» **PROBLEM REQUIREMENTS**
Pictures excluded, return the lines below from the first through the line holding "Consonance for hybrid & partnership".

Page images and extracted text
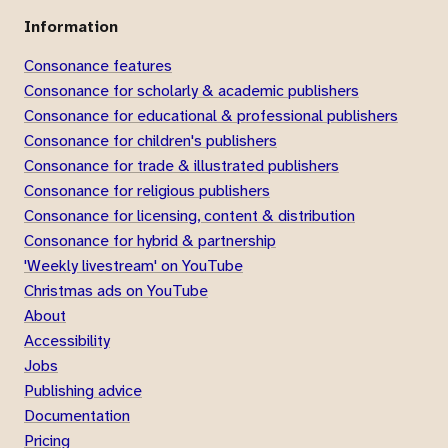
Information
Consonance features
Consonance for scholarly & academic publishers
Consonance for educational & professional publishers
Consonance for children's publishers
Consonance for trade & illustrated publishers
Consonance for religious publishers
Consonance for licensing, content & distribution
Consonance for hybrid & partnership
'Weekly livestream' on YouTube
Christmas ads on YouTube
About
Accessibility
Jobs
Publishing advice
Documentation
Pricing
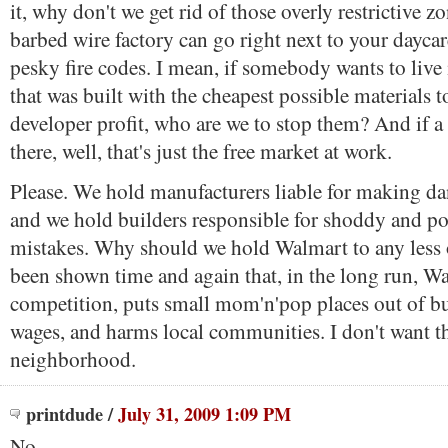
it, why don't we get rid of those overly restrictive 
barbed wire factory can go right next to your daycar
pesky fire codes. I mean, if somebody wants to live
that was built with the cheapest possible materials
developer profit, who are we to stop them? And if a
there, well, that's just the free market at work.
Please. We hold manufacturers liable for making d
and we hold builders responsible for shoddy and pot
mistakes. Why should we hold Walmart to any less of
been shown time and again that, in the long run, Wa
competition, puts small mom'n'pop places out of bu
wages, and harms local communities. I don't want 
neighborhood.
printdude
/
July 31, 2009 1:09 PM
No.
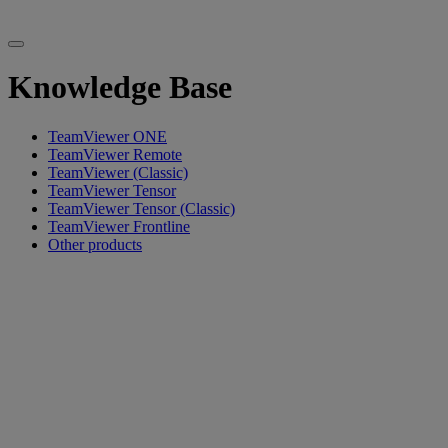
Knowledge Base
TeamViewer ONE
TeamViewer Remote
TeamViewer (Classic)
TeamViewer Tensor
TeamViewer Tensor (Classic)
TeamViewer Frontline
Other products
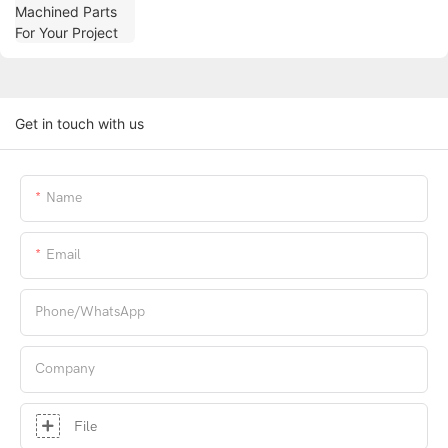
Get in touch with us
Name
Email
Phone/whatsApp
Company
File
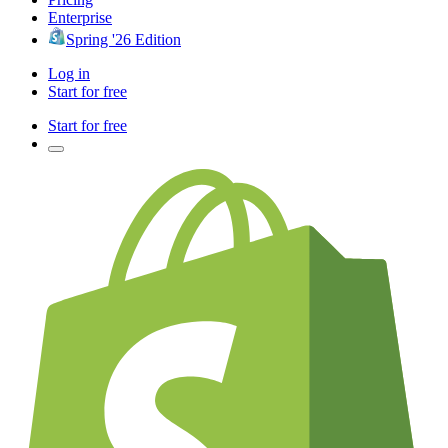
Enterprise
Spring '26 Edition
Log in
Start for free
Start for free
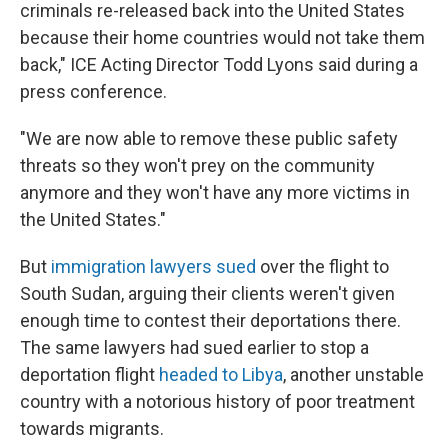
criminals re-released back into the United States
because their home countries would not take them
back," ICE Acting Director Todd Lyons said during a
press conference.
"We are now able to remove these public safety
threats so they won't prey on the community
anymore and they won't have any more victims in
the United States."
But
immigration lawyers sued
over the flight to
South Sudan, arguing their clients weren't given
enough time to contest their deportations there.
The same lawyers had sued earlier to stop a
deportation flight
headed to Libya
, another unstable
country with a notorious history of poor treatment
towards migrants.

» **RESPONSE TO THIS TASK**
Information
Consonance features
Consonance for scholarly & academic publishers
Consonance for educational & professional publishers
Consonance for children's publishers
Consonance for trade & illustrated publishers
Consonance for religious publishers
Consonance for licensing, content & distribution
Consonance for hybrid & partnership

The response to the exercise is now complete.